Prothero rather well, he learned all the intricate skills needed to become a
skilled craftsman of wood furniture.
Later, following Mr. Prothero’s death, his family generously granted
Golden possession of a good number of the machines and tools he had learned to
use in their shop, which he then set up in a basement room of our house on
Cedar Ave. as the foundation of his own shop.
Fully for half his life, Golden found gratifying and creative use of
spare time in his shop, designing, then building and finely finishing beautiful
furniture for our home, and later, when the kids left home, for theirs. All of his children now have in our own homes
cherished pieces of woodwork: dressers, china closets, hutches, desks.
Late in his life, he discovered oil painting. He spent endless creative hours in retirement
painting, then repainting lovely landscapes.

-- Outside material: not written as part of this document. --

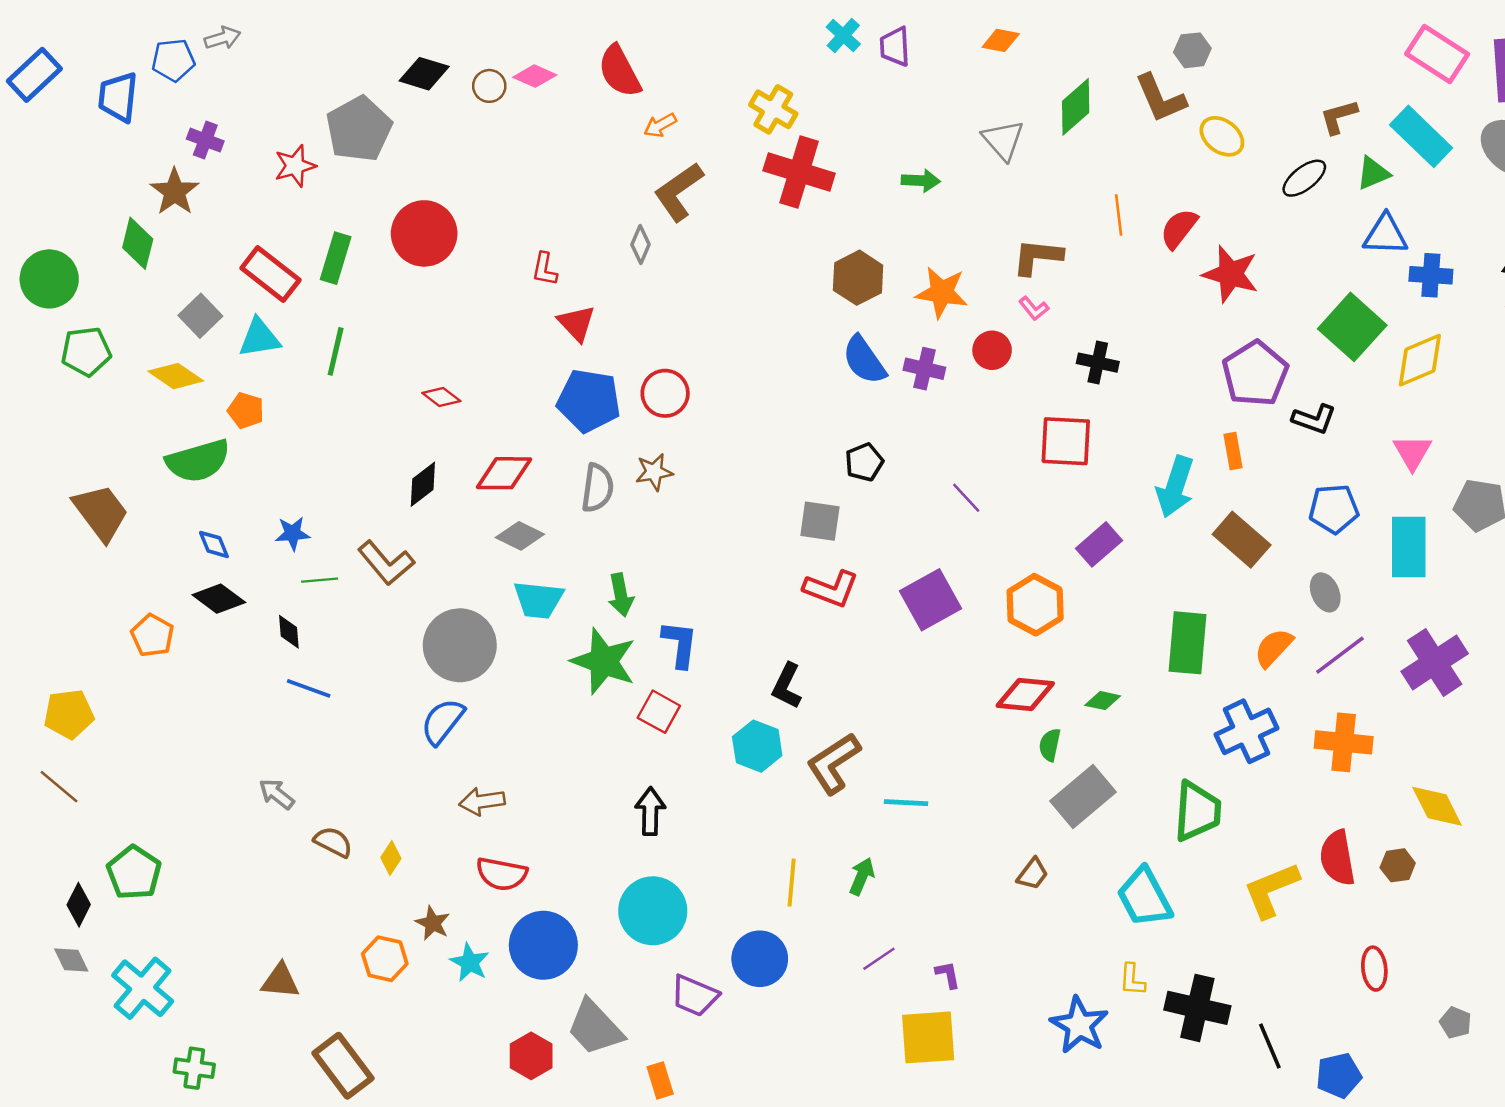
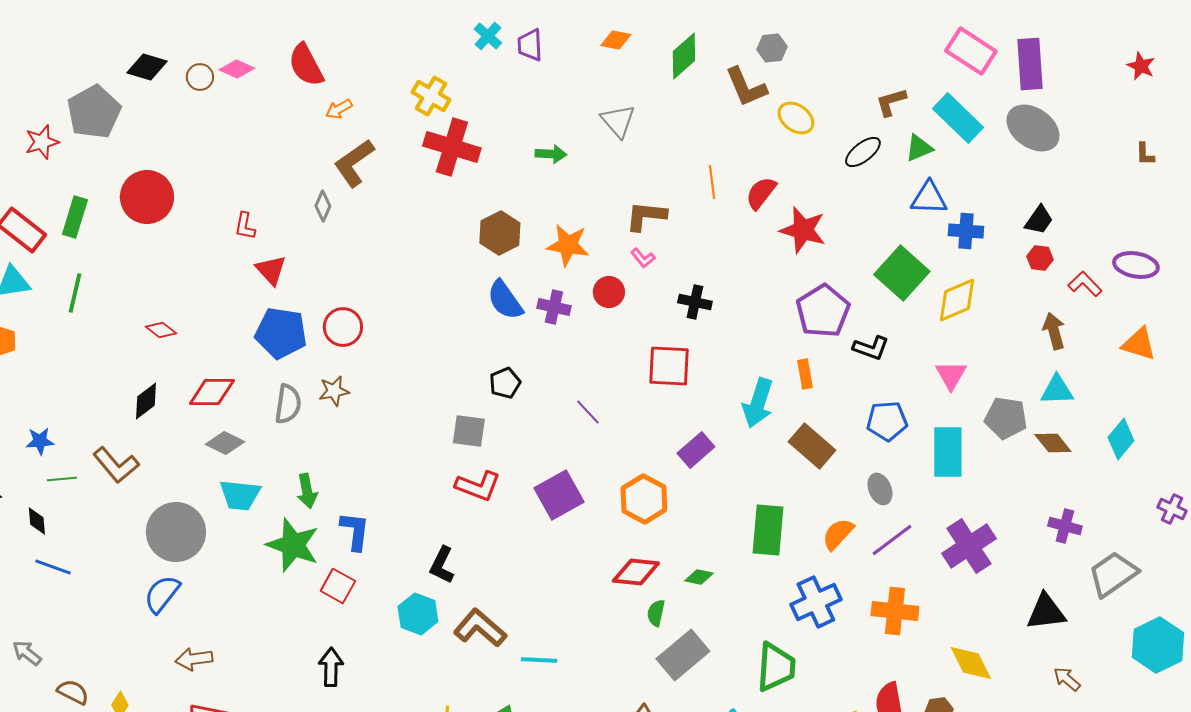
green diamond: (1076, 107) -> (684, 56), moved
brown L-shape: (833, 763) -> (480, 628), turned 74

It was as if Golden would be unsettled, restless, unless he was engaged
in some kind of artistic creation or another.
Related
to his artistic temperament, I’m sure, is the fact that Golden was a genuine
Romantic. A romantic sees things through
rose-colored lenses, sees beauty in people and things where others might not,
is an idealist, seeing and wishing things as they should be, not as they
often are. Romantics favor mercy
over justice. Golden was once promoted
to General Yardmaster over transportation at Geneva , a position involving a raise in pay
as well as greater authority, but he stepped back down to shift yardmaster when
he realized it also involved firing workers whose performance was sub-par,
something that went strongly against his democratic, romantic disposition. Charlet, much more a realist, who, in respect
to romanticism, in fact, very much
Golden’s counterpoint and balancing force, was particularly and often at odds
with him for his Madonna perception of the fairer sex, his unflagging
idealization of women. Her face would
often turn crimson when she spoke of his gullibility toward them.
The relative solitude Golden grew accustomed to
as a boy in Wyoming
remained a primary part of his life and personality. Although he genuinely liked and trusted
people, he never much cared for socializing.
He was very much a homebody, preferring small gatherings of family to
large social affairs. His hobbies, his
creative endeavors, too, were not social, but solitary ones. Perhaps all those still, quiet nights above
the prairie of his boyhood home infused him with a lifelong enjoyment and love
of it.
One final word about Golden’s personality. He was a gentleman in the true meaning of the
word. He was a gentle man. His movements were gentle, graceful. His mannerisms were gentle. His voice and speech were gentle. His thoughts were gentle. There was simply nothing abrasive about this
man.
Golden
always considered himself a fortunate man.
4 comments:
Bravo Richard, he caputured Dad in every way. Dad was and is my hero. I "get him" now more than ever before. A true gentle man of consumate integrity and a lover of beauty and truth.
I loved reading that. Grandpa was a boxer? I just can't see it!
I can't believe he would be 99?! It doesn't seem that long ago that he was here with us. . .I think that means I am getting old. Oh how I love Grandpa!
Thank you so much for posting that. I have a copy of that somewhere as well. I thought a lot about Dad yesterday. I miss him.